• [Exercise directions]: Reproduce every entry exactly.

[Opening Provided records section]

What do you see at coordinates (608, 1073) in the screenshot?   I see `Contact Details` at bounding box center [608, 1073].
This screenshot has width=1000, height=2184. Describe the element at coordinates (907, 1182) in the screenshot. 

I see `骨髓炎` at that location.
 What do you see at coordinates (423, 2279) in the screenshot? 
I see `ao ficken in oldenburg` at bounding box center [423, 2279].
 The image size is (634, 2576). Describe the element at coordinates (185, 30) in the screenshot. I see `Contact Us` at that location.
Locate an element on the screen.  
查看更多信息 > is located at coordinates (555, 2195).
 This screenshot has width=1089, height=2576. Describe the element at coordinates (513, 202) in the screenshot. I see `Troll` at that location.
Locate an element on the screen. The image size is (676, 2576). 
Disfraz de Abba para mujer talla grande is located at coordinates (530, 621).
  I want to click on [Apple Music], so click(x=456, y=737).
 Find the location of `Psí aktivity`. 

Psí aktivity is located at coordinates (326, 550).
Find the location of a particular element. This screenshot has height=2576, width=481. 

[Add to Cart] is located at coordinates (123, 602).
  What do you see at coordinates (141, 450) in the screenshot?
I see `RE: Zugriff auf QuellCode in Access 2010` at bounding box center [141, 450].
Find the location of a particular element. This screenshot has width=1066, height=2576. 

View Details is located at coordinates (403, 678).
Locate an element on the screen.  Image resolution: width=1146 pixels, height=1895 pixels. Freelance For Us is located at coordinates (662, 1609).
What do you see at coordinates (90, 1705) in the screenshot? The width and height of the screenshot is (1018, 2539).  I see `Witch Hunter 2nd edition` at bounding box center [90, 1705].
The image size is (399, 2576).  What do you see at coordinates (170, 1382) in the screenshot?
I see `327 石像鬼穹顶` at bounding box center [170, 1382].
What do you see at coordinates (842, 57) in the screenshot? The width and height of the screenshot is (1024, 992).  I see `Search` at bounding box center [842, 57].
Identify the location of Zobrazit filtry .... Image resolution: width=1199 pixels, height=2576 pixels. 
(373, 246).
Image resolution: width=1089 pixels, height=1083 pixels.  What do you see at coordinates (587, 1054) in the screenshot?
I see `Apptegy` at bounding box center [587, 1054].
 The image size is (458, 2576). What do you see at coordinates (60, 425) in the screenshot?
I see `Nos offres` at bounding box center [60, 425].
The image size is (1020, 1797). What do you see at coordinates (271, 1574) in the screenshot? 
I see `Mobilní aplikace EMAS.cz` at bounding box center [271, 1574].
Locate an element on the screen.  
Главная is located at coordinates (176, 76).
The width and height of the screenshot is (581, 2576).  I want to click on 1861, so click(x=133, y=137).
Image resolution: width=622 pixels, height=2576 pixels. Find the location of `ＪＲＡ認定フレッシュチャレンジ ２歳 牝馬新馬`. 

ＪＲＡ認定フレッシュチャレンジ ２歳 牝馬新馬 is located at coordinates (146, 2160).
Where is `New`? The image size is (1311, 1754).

[Closing Provided records section]

• [Written response]:
What do you see at coordinates (608, 1073) in the screenshot?   I see `Contact Details` at bounding box center [608, 1073].
This screenshot has width=1000, height=2184. Describe the element at coordinates (907, 1182) in the screenshot. 

I see `骨髓炎` at that location.
 What do you see at coordinates (423, 2279) in the screenshot? 
I see `ao ficken in oldenburg` at bounding box center [423, 2279].
 The image size is (634, 2576). Describe the element at coordinates (185, 30) in the screenshot. I see `Contact Us` at that location.
Locate an element on the screen.  
查看更多信息 > is located at coordinates (555, 2195).
 This screenshot has width=1089, height=2576. Describe the element at coordinates (513, 202) in the screenshot. I see `Troll` at that location.
Locate an element on the screen. The image size is (676, 2576). 
Disfraz de Abba para mujer talla grande is located at coordinates (530, 621).
  I want to click on [Apple Music], so click(x=456, y=737).
 Find the location of `Psí aktivity`. 

Psí aktivity is located at coordinates (326, 550).
Find the location of a particular element. This screenshot has height=2576, width=481. 

[Add to Cart] is located at coordinates (123, 602).
  What do you see at coordinates (141, 450) in the screenshot?
I see `RE: Zugriff auf QuellCode in Access 2010` at bounding box center [141, 450].
Find the location of a particular element. This screenshot has width=1066, height=2576. 

View Details is located at coordinates (403, 678).
Locate an element on the screen.  Image resolution: width=1146 pixels, height=1895 pixels. Freelance For Us is located at coordinates (662, 1609).
What do you see at coordinates (90, 1705) in the screenshot? The width and height of the screenshot is (1018, 2539).  I see `Witch Hunter 2nd edition` at bounding box center [90, 1705].
The image size is (399, 2576).  What do you see at coordinates (170, 1382) in the screenshot?
I see `327 石像鬼穹顶` at bounding box center [170, 1382].
What do you see at coordinates (842, 57) in the screenshot? The width and height of the screenshot is (1024, 992).  I see `Search` at bounding box center [842, 57].
Identify the location of Zobrazit filtry .... Image resolution: width=1199 pixels, height=2576 pixels. 
(373, 246).
Image resolution: width=1089 pixels, height=1083 pixels.  What do you see at coordinates (587, 1054) in the screenshot?
I see `Apptegy` at bounding box center [587, 1054].
 The image size is (458, 2576). What do you see at coordinates (60, 425) in the screenshot?
I see `Nos offres` at bounding box center [60, 425].
The image size is (1020, 1797). What do you see at coordinates (271, 1574) in the screenshot? 
I see `Mobilní aplikace EMAS.cz` at bounding box center [271, 1574].
Locate an element on the screen.  
Главная is located at coordinates (176, 76).
The width and height of the screenshot is (581, 2576).  I want to click on 1861, so click(x=133, y=137).
Image resolution: width=622 pixels, height=2576 pixels. Find the location of `ＪＲＡ認定フレッシュチャレンジ ２歳 牝馬新馬`. 

ＪＲＡ認定フレッシュチャレンジ ２歳 牝馬新馬 is located at coordinates (146, 2160).
Where is `New`? The image size is (1311, 1754).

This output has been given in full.